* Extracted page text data
%%

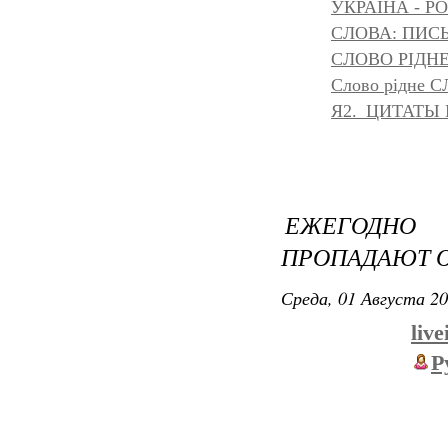
УКРАІНА - Р
СЛОВА: ПИС
СЛОВО РІДНЕ
Слово рідне 
Я2._ЦИТАТЫ
ЕЖЕГОДНО
ПРОПАДАЮТ О
Среда, 01 Августа 20
liv
Р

%%

* What is expected
Word for word, restate all of the entries above and leave each picture out.

* Answer space
УКРАІНА - Р
СЛОВА: ПИС
СЛОВО РІДНЕ
Слово рідне 
Я2._ЦИТАТЫ
ЕЖЕГОДНО
ПРОПАДАЮТ О
Среда, 01 Августа 20
liv
Р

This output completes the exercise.